I know I haven't written in awhile, so I thought that instead of trying to play catch-up with you, my lovely six or seven readers, I would instead start right here, today, in our house. Where, just an hour ago, I realized that this was the last day I'd spend with both of my kids at home before they went off to school for the year. Nora, to kindergarten (KINDERGARTEN!!!!) and Gabe to a three-times-a-week preschool program for two-year-olds, which he is very excited about for the time being, and which he calls, "Gabey's school." He may become less excited when he realizes J and I won't be attending with him. Time will tell.

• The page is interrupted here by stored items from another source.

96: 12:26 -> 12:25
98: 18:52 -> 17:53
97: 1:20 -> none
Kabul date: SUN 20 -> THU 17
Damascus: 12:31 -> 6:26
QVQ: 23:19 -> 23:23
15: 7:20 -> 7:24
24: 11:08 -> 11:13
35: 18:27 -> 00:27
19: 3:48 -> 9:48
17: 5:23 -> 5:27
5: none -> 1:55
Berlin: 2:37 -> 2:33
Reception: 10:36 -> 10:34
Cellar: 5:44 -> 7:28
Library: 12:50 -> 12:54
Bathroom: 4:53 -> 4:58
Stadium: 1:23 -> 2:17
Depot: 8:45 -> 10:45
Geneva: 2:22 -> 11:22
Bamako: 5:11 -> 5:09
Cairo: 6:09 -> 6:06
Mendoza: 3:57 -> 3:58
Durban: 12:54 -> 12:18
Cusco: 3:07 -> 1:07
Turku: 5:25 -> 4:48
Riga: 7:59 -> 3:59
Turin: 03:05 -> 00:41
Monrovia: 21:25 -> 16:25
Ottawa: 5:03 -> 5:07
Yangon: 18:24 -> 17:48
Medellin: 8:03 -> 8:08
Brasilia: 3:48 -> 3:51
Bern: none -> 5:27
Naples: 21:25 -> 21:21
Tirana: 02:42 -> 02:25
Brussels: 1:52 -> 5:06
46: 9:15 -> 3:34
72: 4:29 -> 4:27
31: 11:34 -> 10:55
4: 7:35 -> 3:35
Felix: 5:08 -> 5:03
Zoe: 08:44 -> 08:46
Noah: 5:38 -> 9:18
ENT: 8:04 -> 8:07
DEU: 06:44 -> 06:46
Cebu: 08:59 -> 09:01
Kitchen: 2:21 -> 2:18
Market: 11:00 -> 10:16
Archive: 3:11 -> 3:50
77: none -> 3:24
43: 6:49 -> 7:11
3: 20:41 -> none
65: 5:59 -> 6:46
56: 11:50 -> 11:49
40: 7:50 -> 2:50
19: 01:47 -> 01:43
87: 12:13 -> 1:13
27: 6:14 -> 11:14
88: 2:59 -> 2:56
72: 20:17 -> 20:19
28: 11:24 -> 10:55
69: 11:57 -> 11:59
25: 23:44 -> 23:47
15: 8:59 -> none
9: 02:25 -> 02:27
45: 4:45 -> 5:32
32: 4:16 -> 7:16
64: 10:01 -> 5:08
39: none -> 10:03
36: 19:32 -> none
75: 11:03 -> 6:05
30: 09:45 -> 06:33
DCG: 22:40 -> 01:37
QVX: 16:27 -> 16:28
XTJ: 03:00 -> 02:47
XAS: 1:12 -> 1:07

But back to the point, I was putting Gabe down for his afternoon nap, thinking about this, and got a little teary-eyed realizing the inevitable for all parents of young kids: that they are growing up, and will continue to do so. That they will start doing things like homework and sharing private jokes with friends that we don't get at all. What's more, they don't care if we get it.
That my little boy, who still proclaims loudly - and often - that he, "LOVES diapers," may indeed remain a baby for awhile longer, but certainly not forever. Because you know what else he loves? Women.
And that, despite craving a bit more freedom after spending most of this summer with my children, that freedom is - suddenly and oh so surprisingly - right around the corner.
The end of summer is, as I find so often, a bit of a strange and bittersweet time. This year is especially so as we are anticipating potential newness; J, ending his postdoc, has begun the permanent job search. Which means we are not sure what - or where - lies ahead.
The salve, of course, is that all the potential newness is exciting, too. I've always liked fall, both for its weather its sense of new beginnings, never able to escape the feel of the school calendar even when I was no longer attending. Technically the season is still a few weeks away, but symbolically, this is where it starts.
Now, of course, we're in it all the way with our two tiny and eager students, and I can't get enough of their enthusiasm. Or, in the younger one's case, a sense of good-natured obliviousness about it all; he's only two, after all. Still a baby, really. For now, anyway.